Besonders schwierig ist für den 41-Jährigen die Absicherung der Eröffnungsfeier, die erstmals nicht im Stadion, sondern auf der Seine stattfinden soll. Sechs Kilometer sollen die gut 10 000 Athletinnen und Athleten auf mehr als 100 Schiffen auf dem Fluss zurücklegen. „Keine der 205 Delegationen lehnt eine Teilnahme ab. Das zeigt, dass wir sie mit der Absicherung beruhigt haben.“Erst im Februar hatte der Innenminister die Zahl der Zuschauer von 600 000 auf 326 000 heruntergesetzt. Der Zugang zu den Stehplätzen auf den Gehwegen entlang der Seine soll mit Einladungen, die von den Kommunen ausgesprochen werden, genau geregelt sein.

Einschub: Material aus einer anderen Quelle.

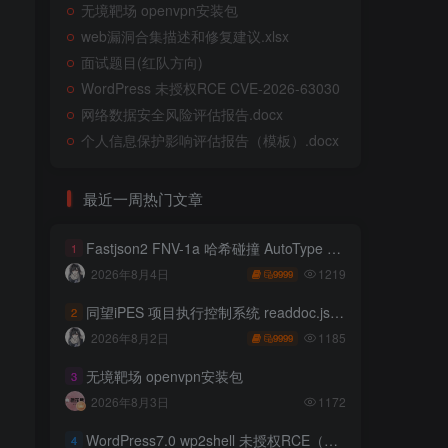
无境靶场 openvpn安装包
web漏洞合集描述和修复建议.xlsx
面试题目(红队方向)
WordPress 未授权RCE CVE-2026-63030
网络数据安全风险评估报告.docx
个人信息保护影响评估报告（模板）.docx
最近一周热门文章
Fastjson2 FNV-1a 哈希碰撞 AutoType 绕过远程代码执行
1
1219
2026年8月4日
9999
同望iPES 项目执行控制系统 readdoc.jsp存在任意文件读取
2
1185
2026年8月2日
9999
无境靶场 openvpn安装包
3
2026年8月3日
1172
WordPress7.0 wp2shell 未授权RCE（CVE-2026-63030 CVE-2026-60137）
4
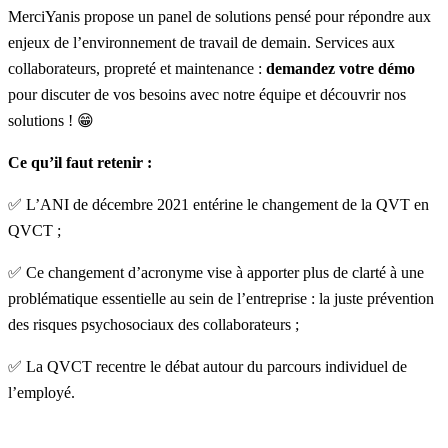
MerciYanis
propose un panel de solutions pensé pour répondre aux
enjeux de l’environnement de travail de demain.
Services aux
collaborateurs
,
propreté
et
maintenance
:
demandez votre démo
pour discuter de vos besoins avec notre équipe et découvrir nos
solutions ! 😁
Ce qu’il faut retenir :
✅ L’ANI de décembre 2021 entérine le changement de la QVT en
QVCT ;
✅ Ce changement d’acronyme vise à apporter plus de clarté à une
problématique essentielle au sein de l’entreprise : la juste prévention
des risques psychosociaux des collaborateurs ;
✅ La QVCT recentre le débat autour du parcours individuel de
l’employé.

Falls die Terrorbedrohung noch zunehmen sollte, will Emmanuel Macron allerdings einen „Plan B“für die Eröffnungsfeier nicht ausschließen. „Wir bereiten mehrere Szenarien vor. Wenn die Bedrohung sich weiterentwickelt, haben wir Rückzugsszenarien“, versicherte der Präsident Anfang April bei der Einweihung des Olympischen Wassersportzentrums.
Für Darmanin beginnt die Herausforderung bereits am 8. Mai, wenn die Olympische Flamme unter strenger Bewachung in Marseille ankommt. „Wir werden fast dieselben Mittel einsetzen wie bei der Eröffnungsfeier“, kündigte der Innenminister an. Von Marseille aus soll die Fackel das ganze Land durchqueren und in 65 Städten Halt machen. Auf seiner Tour ist das legendäre Feuer nicht nur der terroristischen Bedrohung, sondern auch der Gefahr von Protestaktionen ausgesetzt, mit denen diverse Gruppen Aufmerksamkeit erreichen wollen. „Für jede Strecke der Fackel gibt es einen alternativen Weg“, kündigte Darmanin an. „Wenn eine Sitzblockade organisiert wird, können wir sie umgehen.“
Auch wenn es zuletzt einige Pannen, wie ein im Zug gestohlenes Laptop mit Sicherheitsinformationen gab, laufen die Vorbereitungen für die Spiele nach Ansicht des Senats bisher gut. Nachdem das Oberhaus mehr als hundert Stunden lang Expertinnen und Experten befragte, stellte ein Bericht den Behörden am Mittwoch ein gutes Zeugnis aus. „Wir können uns ernsthaft um die Goldmedaille bei der Absicherung bewerben“, sagte die Berichterstatterin Marie-Pierre de la Gontrie.